Eine Einführung in die Sozialphilosophie von Rahel Jaeggi und Robin Celikates
Eine Rezension von Wolfgang Kastrup. Erschienen in DISS-Journal 36 (2018)

„Was ist Sozialphilosophie?“ Dies ist die Einstiegsfrage der beiden Autor*innen Rahel Jaeggi, Professorin für Praktische Philosophie und Sozialphilosophie an der Humboldt-Universität zu Berlin, und Robin Celikates, Associate Professor für Politische Philosophie an der Universität von Amsterdam.

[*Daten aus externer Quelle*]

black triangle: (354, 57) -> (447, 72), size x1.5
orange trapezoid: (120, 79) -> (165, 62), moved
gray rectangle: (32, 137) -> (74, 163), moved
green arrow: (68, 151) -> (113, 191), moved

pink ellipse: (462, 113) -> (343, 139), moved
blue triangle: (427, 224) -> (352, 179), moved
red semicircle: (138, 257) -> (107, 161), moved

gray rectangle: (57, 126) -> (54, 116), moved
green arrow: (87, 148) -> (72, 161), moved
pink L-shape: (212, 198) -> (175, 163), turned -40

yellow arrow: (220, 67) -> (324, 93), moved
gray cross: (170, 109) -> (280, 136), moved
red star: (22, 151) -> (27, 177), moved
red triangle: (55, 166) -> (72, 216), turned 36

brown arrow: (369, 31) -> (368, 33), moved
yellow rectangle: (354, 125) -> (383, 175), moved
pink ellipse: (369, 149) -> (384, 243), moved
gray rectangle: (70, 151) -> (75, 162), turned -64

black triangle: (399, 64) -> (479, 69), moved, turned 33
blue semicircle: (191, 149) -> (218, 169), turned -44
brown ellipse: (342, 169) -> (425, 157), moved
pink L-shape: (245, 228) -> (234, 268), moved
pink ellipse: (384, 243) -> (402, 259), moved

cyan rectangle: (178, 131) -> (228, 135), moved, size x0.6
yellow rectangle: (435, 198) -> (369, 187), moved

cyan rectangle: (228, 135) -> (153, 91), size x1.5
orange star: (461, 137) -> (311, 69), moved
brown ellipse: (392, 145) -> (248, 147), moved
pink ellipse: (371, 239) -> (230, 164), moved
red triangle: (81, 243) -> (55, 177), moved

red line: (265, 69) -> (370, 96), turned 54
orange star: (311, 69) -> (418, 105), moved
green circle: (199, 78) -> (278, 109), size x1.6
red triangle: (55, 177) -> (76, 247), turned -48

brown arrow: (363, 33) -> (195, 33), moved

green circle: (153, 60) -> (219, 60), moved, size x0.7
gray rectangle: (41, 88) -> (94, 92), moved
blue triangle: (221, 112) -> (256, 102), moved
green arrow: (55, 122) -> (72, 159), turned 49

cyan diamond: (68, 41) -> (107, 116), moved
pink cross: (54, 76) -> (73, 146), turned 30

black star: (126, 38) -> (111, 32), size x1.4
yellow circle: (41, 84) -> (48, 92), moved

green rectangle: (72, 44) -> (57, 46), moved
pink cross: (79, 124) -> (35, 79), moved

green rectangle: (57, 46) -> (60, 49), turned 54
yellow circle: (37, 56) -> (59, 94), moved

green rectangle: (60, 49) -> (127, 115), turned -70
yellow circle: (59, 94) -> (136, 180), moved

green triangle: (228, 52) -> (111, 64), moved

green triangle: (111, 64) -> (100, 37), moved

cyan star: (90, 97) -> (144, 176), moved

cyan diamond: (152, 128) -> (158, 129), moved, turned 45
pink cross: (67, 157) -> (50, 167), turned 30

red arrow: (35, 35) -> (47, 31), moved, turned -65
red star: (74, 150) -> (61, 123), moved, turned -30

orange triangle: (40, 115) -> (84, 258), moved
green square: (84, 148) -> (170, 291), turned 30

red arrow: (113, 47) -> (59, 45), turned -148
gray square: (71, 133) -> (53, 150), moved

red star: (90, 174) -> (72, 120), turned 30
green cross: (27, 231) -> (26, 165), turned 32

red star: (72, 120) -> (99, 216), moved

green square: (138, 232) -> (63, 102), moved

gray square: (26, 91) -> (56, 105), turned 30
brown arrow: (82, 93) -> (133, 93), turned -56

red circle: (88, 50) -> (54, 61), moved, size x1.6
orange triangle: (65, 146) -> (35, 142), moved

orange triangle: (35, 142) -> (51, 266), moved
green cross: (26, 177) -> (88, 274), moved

Gegenstand der Sozialphilosophie sei „das Soziale“ – es geht also um „soziale Praktiken, Institutionen und Beziehungen“ mit ihren spezifischen Problemlagen. Dieser Gegenstand sei „als konstitutive Bedingung von Individualität und Freiheit zu verstehen.“ (11) Die Sozialphilosophie erhebe einen Deutungsanspruch auf das gesellschaftliche Ganze. Die Herangehensweise sei „zugleich beschreibend und bewertend“. (12) Gründungsväter dieser Wissenschaftsdisziplin seien Jean-Jacques Rousseau, der „als Erster eine systematische Analyse der Fehlentwicklungen der modernen Gesellschaft vorgelegt“ habe, ferner Georg Wilhelm Friedrich Hegel und Karl Marx, die die sich entwickelnde kapitalistische Gesellschaft begrifflich und analytisch geprägt und kritisiert hätten. (Vgl. 14)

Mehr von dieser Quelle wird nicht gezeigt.